Yes, Huggins' club was without the services of junior forward Deniz Kilicli, who sat out with a knee injury. Kilicli should be fine for WVU's true season-opener against Oral Roberts next Friday, the head coach said.
"I know this: they had a very important guy sitting on the bench that didn't play, and he would have been a handful for us," NKU coach Dave Bezold said.
But that was little consolation on a night it took a desperate late rally for West Virginia to come as close as it did.
The hosts trailed by 16 early in the second half but slowly worked to claw back within reach. They still were behind by nine when Northern Kentucky's Tony Rack drilled his sixth 3-pointer with 3:43 to play to make it 73-64.
But the Mountaineers' seniors, Bryant and Jones, tried to lead their young teammates back to victory. Jones sandwiched a layup and a put-back around a tip-in from freshman Aaron Brown to draw within 73-70. Bryant hit one of two free throws, and it was 73-71 with 35.1 seconds left.
West Virginia had to foul, and it sent NKU's Jones, a Nebraska transfer, to the line. He made one of his two foul shots to up the margin to three again.
Freshman point guard Jabarie Hinds attempted to drive to the basket for a quick two, but his scooping layup was well short. A scrum ensued for the loose ball, and officials ruled a Norse player had pushed the ball out of bounds.
That gave Huggins a chance to call timeout and set up a play. Not surprisingly, he put the ball in the hands of Bryant -- one of his two seniors -- who sank a game-tying 3-pointer with two defenders in close proximity with only 6.3 seconds left.
It was too much time. WVU's defense, which had significant issues all night, allowed NKU's Jones to dribble down the floor without so much as having to change direction. He pulled up for a long trifecta with a hand in his face, but the shot went in, causing the Coliseum crowd to groan.

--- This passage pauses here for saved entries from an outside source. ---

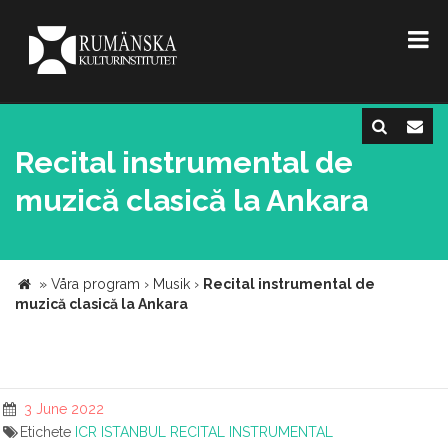
Recital instrumental de
muzică clasică la Ankara
»
Våra program
›
Musik
›
Recital instrumental de
muzică clasică la Ankara
3 June 2022
Etichete
ICR
ISTANBUL
RECITAL INSTRUMENTAL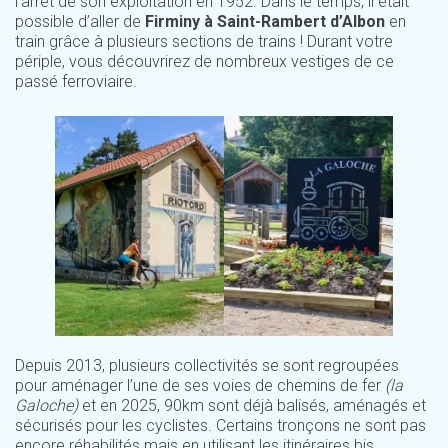
l’arrêt de son exploitation en 1952. Dans le temps, il était
possible d’aller de
Firminy à Saint-Rambert d’Albon
en
train grâce à plusieurs sections de trains ! Durant votre
périple, vous découvrirez de nombreux vestiges de ce
passé ferroviaire.
Depuis 2013, plusieurs collectivités se sont regroupées
pour aménager l’une de ses voies de chemins de fer
(la
Galoche)
et en 2025, 90km sont déjà balisés, aménagés et
sécurisés pour les cyclistes. Certains tronçons ne sont pas
encore réhabilités mais en utilisant les itinéraires bis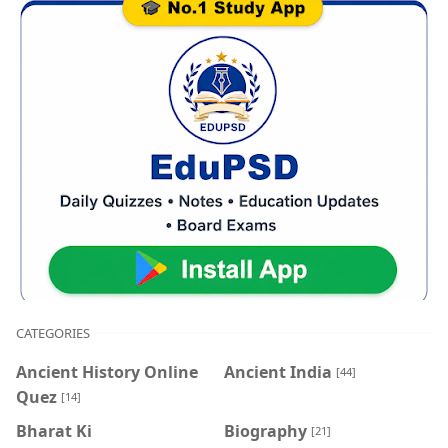
CATEGORIES
Ancient History Online
Ancient India
[44]
Quez
[14]
Bharat Ki
Biography
[21]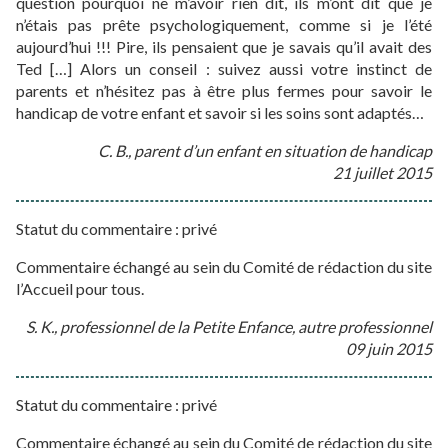
question pourquoi ne m’avoir rien dit, ils m’ont dit que je
n’étais pas prête psychologiquement, comme si je l’été
aujourd’hui !!! Pire, ils pensaient que je savais qu’il avait des
Ted […] Alors un conseil : suivez aussi votre instinct de
parents et n’hésitez pas à être plus fermes pour savoir le
handicap de votre enfant et savoir si les soins sont adaptés…
C. B., parent d’un enfant en situation de handicap
21 juillet 2015
Statut du commentaire : privé
Commentaire échangé au sein du Comité de rédaction du site
l’Accueil pour tous.
S. K., professionnel de la Petite Enfance, autre professionnel
09 juin 2015
Statut du commentaire : privé
Commentaire échangé au sein du Comité de rédaction du site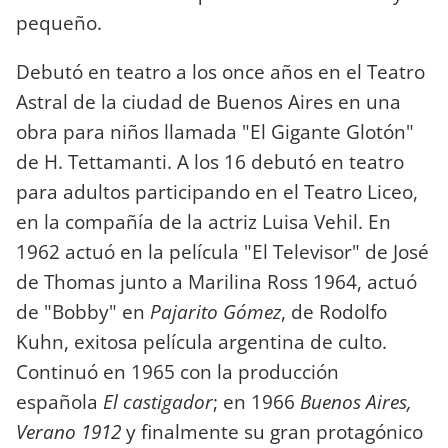
pequeño.
Debutó en teatro a los once años en el Teatro
Astral de la ciudad de Buenos Aires en una
obra para niños llamada "El Gigante Glotón"
de H. Tettamanti. A los 16 debutó en teatro
para adultos participando en el Teatro Liceo,
en la compañía de la actriz Luisa Vehil. En
1962 actuó en la película "El Televisor" de José
de Thomas junto a Marilina Ross 1964, actuó
de "Bobby" en
Pajarito Gómez
, de Rodolfo
Kuhn, exitosa película argentina de culto.
Continuó en 1965 con la producción
española
El castigador
; en 1966
Buenos Aires,
Verano 1912
y finalmente su gran protagónico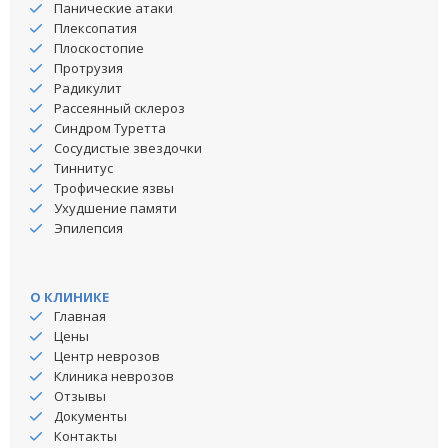
Панические атаки
Плексопатия
Плоскостопие
Протрузия
Радикулит
Рассеянный склероз
Синдром Туретта
Сосудистые звездочки
Тиннитус
Трофические язвы
Ухудшение памяти
Эпилепсия
О КЛИНИКЕ
Главная
Цены
Центр неврозов
Клиника неврозов
Отзывы
Документы
Контакты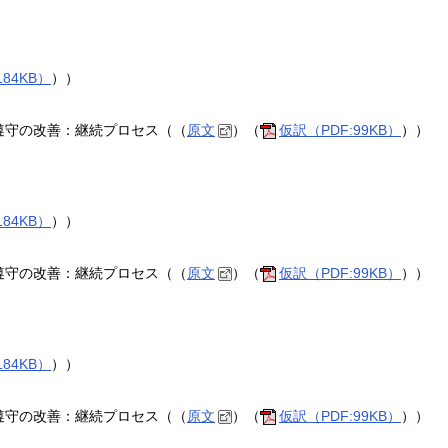
184KB）
））
遵守の改善：継続プロセス（（
原文
）（
仮訳（PDF:99KB）
））
184KB）
））
遵守の改善：継続プロセス（（
原文
）（
仮訳（PDF:99KB）
））
184KB）
））
遵守の改善：継続プロセス（（
原文
）（
仮訳（PDF:99KB）
））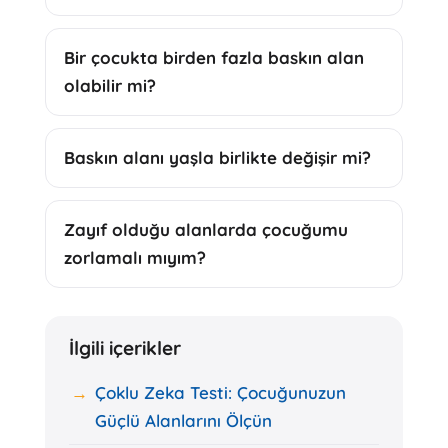
Bir çocukta birden fazla baskın alan
olabilir mi?
Baskın alanı yaşla birlikte değişir mi?
Zayıf olduğu alanlarda çocuğumu
zorlamalı mıyım?
İlgili içerikler
Çoklu Zeka Testi: Çocuğunuzun
Güçlü Alanlarını Ölçün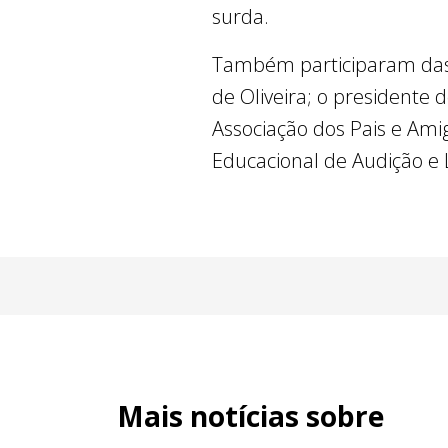
surda.
Também participaram das d
de Oliveira; o presidente 
Associação dos Pais e Amig
Educacional de Audição e 
Mais notícias sobre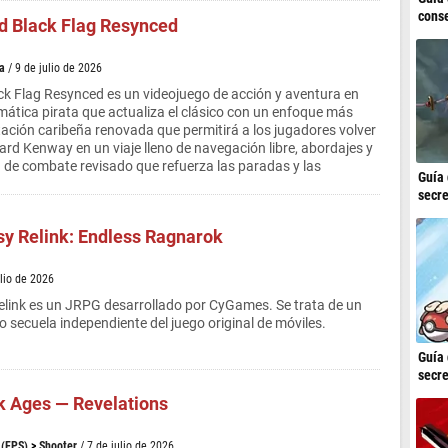
conse
d Black Flag Resynced
a
/ 9 de julio de 2026
ck Flag Resynced es un videojuego de acción y aventura en
ática pirata que actualiza el clásico con un enfoque más
ación caribeña renovada que permitirá a los jugadores volver
ward Kenway en un viaje lleno de navegación libre, abordajes y
a de combate revisado que refuerza las paradas y las
Guía 
secre
sy Relink: Endless Ragnarok
ulio de 2026
elink es un JRPG desarrollado por CyGames. Se trata de un
o secuela independiente del juego original de móviles.
Guía 
secre
 Ages — Revelations
 (FPS)
>
Shooter
/ 7 de julio de 2026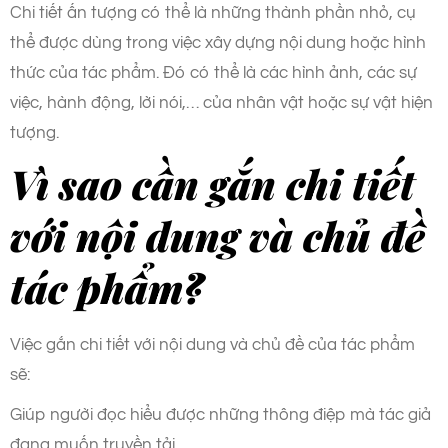
Chi tiết ấn tượng có thể là những thành phần nhỏ, cụ
thể được dùng trong việc xây dựng nội dung hoặc hình
thức của tác phẩm. Đó có thể là các hình ảnh, các sự
việc, hành động, lời nói,… của nhân vật hoặc sự vật hiện
tượng.
Vì sao cần gắn chi tiết
với nội dung và chủ đề
tác phẩm?
Việc gắn chi tiết với nội dung và chủ đề của tác phẩm
sẽ:
Giúp người đọc hiểu được những thông điệp mà tác giả
đang muốn truyền tải.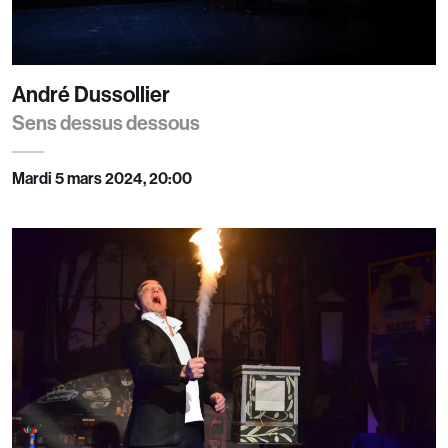
André Dussollier
Sens dessus dessous
Mardi 5 mars 2024, 20:00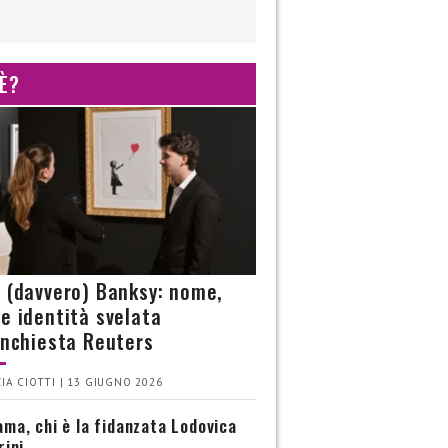
 È?
è (davvero) Banksy: nome,
 e identità svelata
’inchiesta Reuters
IA CIOTTI | 13 GIUGNO 2026
ma, chi è la fidanzata Lodovica
rini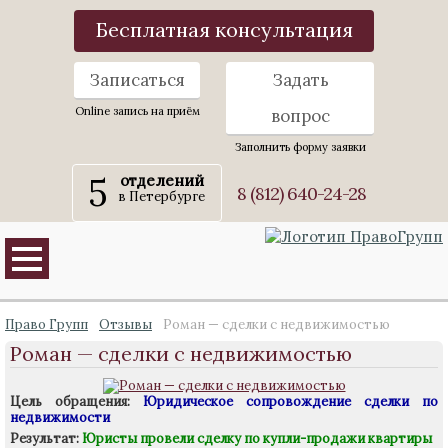
Бесплатная консультация
Записаться
Задать
Online запись на приём
вопрос
Заполнить форму заявки
5
отделений
8 (812) 640-24-28
в Петербурге
Право Групп
Отзывы
Роман — сделки с недвижимостью
Роман — сделки с недвижимостью
Цель обращения:
Юридическое сопровождение сделки по
недвижимости
Результат:
Юристы провели сделку по купли-продажи квартиры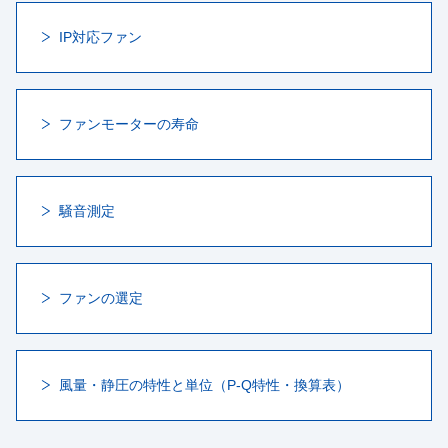
IP対応ファン
ファンモーターの寿命
騒音測定
ファンの選定
風量・静圧の特性と単位（P-Q特性・換算表）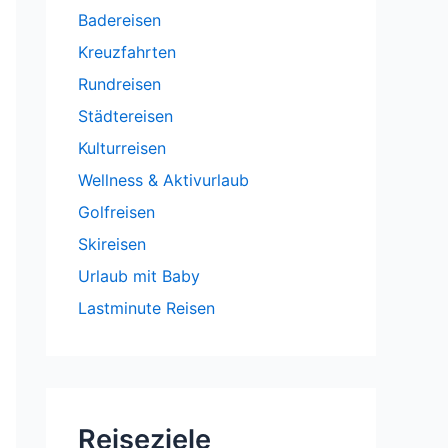
Badereisen
Kreuzfahrten
Rundreisen
Städtereisen
Kulturreisen
Wellness & Aktivurlaub
Golfreisen
Skireisen
Urlaub mit Baby
Lastminute Reisen
Reiseziele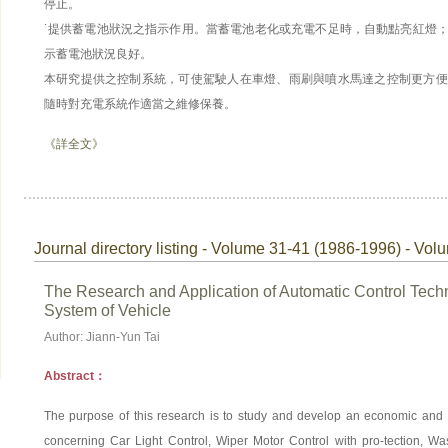
停止。
˙提供蓄電池狀況之指示作用。當蓄電池老化或充電不足時，自動點亮紅燈
示蓄電池狀況良好。
本研究提供之控制系統，可使駕駛人在車燈、雨刷與噴水馬達之控制更方便
隨時對充電系統作適當之維修保養。
《詳全文》
Journal directory listing - Volume 31-41 (1986-1996) - Vol
The Research and Application of Automatic Control Techno
System of Vehicle
Author: Jiann-Yun Tai
Abstract：
The purpose of this research is to study and develop an economic and i
concerning Car Light Control, Wiper Motor Control with pro-tection, Wa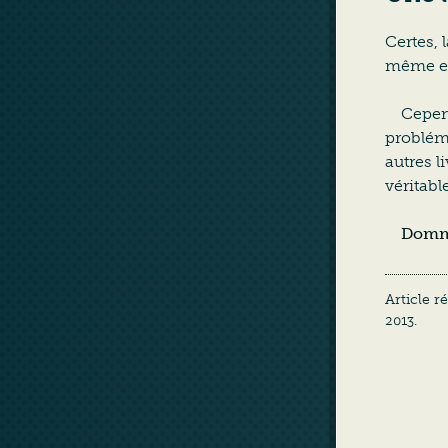
Certes, 
même es
Cepend
probléma
autres l
véritabl
Domm
Article r
2013
.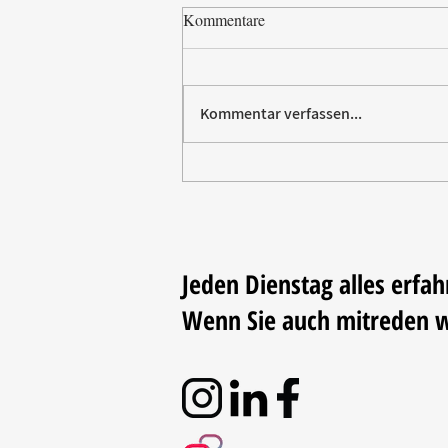
Kommentare
Kommentar verfassen...
Paw Patrol erobert die
Backstube – sichern Sie sich
jetzt Ihre Kollektion!
Jeden Dienstag alles erfah
Wenn Sie auch mitreden 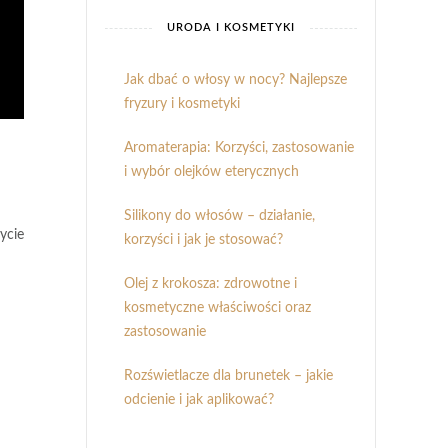
URODA I KOSMETYKI
Jak dbać o włosy w nocy? Najlepsze
fryzury i kosmetyki
Aromaterapia: Korzyści, zastosowanie
i wybór olejków eterycznych
Silikony do włosów – działanie,
ycie
korzyści i jak je stosować?
Olej z krokosza: zdrowotne i
kosmetyczne właściwości oraz
zastosowanie
Rozświetlacze dla brunetek – jakie
odcienie i jak aplikować?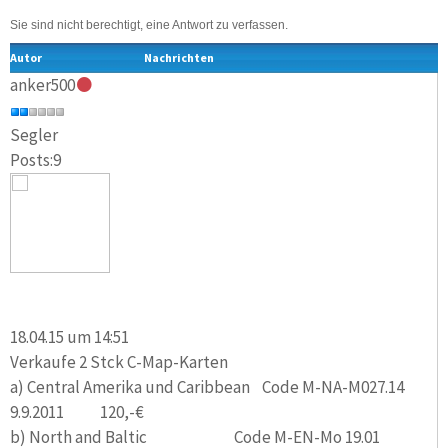
Sie sind nicht berechtigt, eine Antwort zu verfassen.
Autor
Nachrichten
anker500
Segler
Posts:9
18.04.15 um 14:51
Verkaufe 2 Stck C-Map-Karten
a) Central Amerika und Caribbean Code M-NA-M027.14
9.9.2011 120,-€
b) North and Baltic Code M-EN-Mo 19.01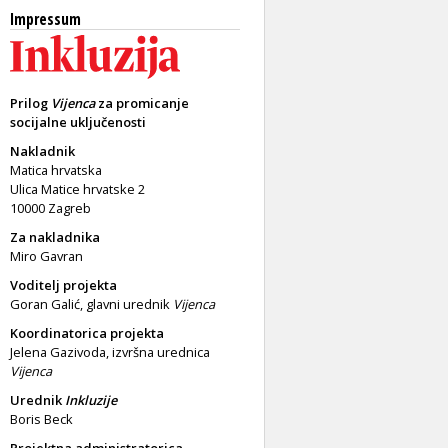
Impressum
Prilog
Vijenca
za promicanje
socijalne uključenosti
Nakladnik
Matica hrvatska
Ulica Matice hrvatske 2
10000 Zagreb
Za nakladnika
Miro Gavran
Voditelj projekta
Goran Galić, glavni urednik
Vijenca
Koordinatorica projekta
Jelena Gazivoda, izvršna urednica
Vijenca
Urednik
Inkluzije
Boris Beck
Projektna administratorica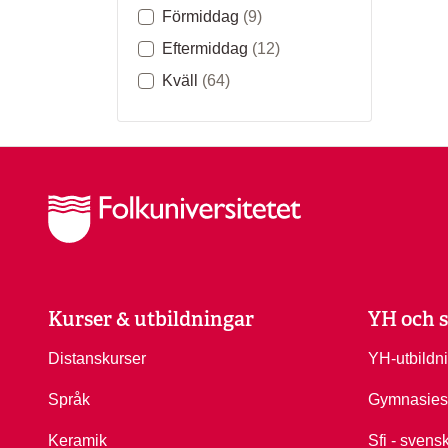
Förmiddag
(9)
Eftermiddag
(12)
Kväll
(64)
Kurser & utbildningar
YH och s
Distanskurser
YH-utbildn
Språk
Gymnasies
Keramik
Sfi - svens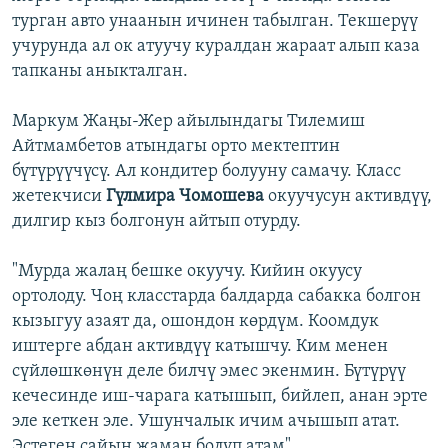
турган авто унаанын ичинен табылган. Текшерүү
учурунда ал ок атуучу куралдан жараат алып каза
тапканы аныкталган.
Маркум Жаңы-Жер айылындагы Тилемиш
Айтмамбетов атындагы орто мектептин
бүтүрүүчүсү. Ал кондитер болууну самачу. Класс
жетекчиси
Гүлмира Чомошева
окуучусун активдүү,
дилгир кыз болгонун айтып отурду.
"Мурда жалаң бешке окуучу. Кийин окуусу
ортолоду. Чоң класстарда балдарда сабакка болгон
кызыгуу азаят да, ошондон көрдүм. Коомдук
иштерге абдан активдүү катышчу. Ким менен
сүйлөшкөнүн деле билчү эмес экенмин. Бүтүрүү
кечесинде иш-чарага катышып, бийлеп, анан эрте
эле кеткен эле. Ушунчалык ичим ачышып атат.
Эстеген сайын жаман болуп атам".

Gary Browne's desperation heave was nowhere close to the basket -- and may have come after the horn anyway. Northern Kentucky players and coaches, including former West Virginia star Darris Nichols, ran out onto the court in jubilation.
"I was proud of our guys to be able to continue to respond," Bezold said.
The contest got out of hand quickly in the first half, with the Norse building a double-digit lead in the first 8:00. That led Huggins to search desperately for a lineup that worked, as the head coach played all six of his true freshmen in the first 9:15 of the contest.
It didn't help. The NKU lead grew to as many as 17 points when Rack (who was a staggering 6-of-7 from 3-point range) hit one from beyond the arc to make it 42-25 with 2:30 before halftime.
West Virginia drew within 13 by halftime, but never truly had momentum.
"You've heard me say for 12 years now, I think you have to be not the most intelligent person to have to lose to learn," Huggins said. "I don't know why you can't win and learn, or go to practice and learn. You would think intelligent people would do that."
Northern Kentucky, which led by five at halftime against Marshall on Tuesday before losing by 10, shot 54 percent from the field, including 52 percent (13-of-25) from 3-point range.
"We didn't do a very good job of guarding, and we don't think through things very well," Huggins said.
Rack led the way for the victors with 21 points and four assists without committing a turnover. Eshaunte Jones added 15 more, including the game-winner.
Bryant (24 points) and Kevin Jones (22) led WVU. Browne and Hinds, the team's two freshmen at point guard, also were in double figures with 11 and 10, respectively. The other seven Mountaineers who saw action combined to tally only seven, with four of those coming from Tommie McCune.